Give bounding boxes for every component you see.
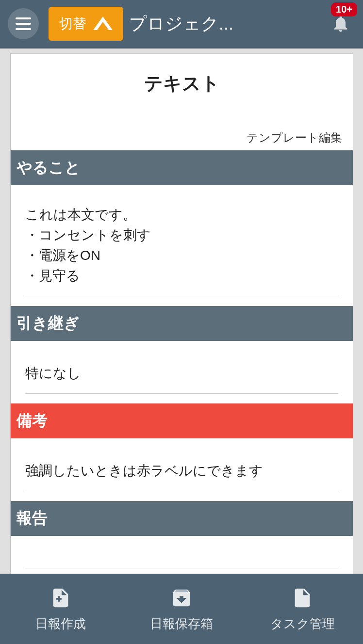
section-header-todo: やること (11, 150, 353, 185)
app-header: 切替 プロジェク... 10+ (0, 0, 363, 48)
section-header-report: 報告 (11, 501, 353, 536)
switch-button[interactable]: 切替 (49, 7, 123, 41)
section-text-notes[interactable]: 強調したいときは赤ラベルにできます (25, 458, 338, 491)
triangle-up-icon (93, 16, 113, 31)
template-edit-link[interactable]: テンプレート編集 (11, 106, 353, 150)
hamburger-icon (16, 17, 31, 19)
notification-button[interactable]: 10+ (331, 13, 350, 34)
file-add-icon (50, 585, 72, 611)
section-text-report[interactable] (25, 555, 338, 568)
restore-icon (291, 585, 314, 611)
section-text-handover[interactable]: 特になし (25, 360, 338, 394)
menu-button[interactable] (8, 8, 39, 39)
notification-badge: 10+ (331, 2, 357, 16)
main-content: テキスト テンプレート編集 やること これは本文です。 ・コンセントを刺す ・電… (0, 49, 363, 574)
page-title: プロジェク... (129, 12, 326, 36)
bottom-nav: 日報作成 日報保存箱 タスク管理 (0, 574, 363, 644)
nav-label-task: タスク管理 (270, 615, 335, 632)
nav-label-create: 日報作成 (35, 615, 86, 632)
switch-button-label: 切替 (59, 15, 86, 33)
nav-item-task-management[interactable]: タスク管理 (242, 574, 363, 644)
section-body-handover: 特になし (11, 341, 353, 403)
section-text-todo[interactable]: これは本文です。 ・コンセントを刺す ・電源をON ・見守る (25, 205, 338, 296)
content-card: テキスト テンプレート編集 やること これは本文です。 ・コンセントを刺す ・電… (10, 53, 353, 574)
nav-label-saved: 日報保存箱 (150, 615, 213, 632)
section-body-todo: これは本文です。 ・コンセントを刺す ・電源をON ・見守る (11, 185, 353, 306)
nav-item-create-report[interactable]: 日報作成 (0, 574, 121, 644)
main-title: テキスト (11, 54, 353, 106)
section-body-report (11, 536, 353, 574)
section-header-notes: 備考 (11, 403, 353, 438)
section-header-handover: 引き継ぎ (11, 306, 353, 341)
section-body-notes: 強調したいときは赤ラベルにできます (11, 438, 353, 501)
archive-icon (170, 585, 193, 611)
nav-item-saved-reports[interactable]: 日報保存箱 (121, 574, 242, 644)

**ACTIVITY**
Looking at the data above, how many lines hold the word "create"? Respond with the number alone.

**RESULT OF THE TASK**
2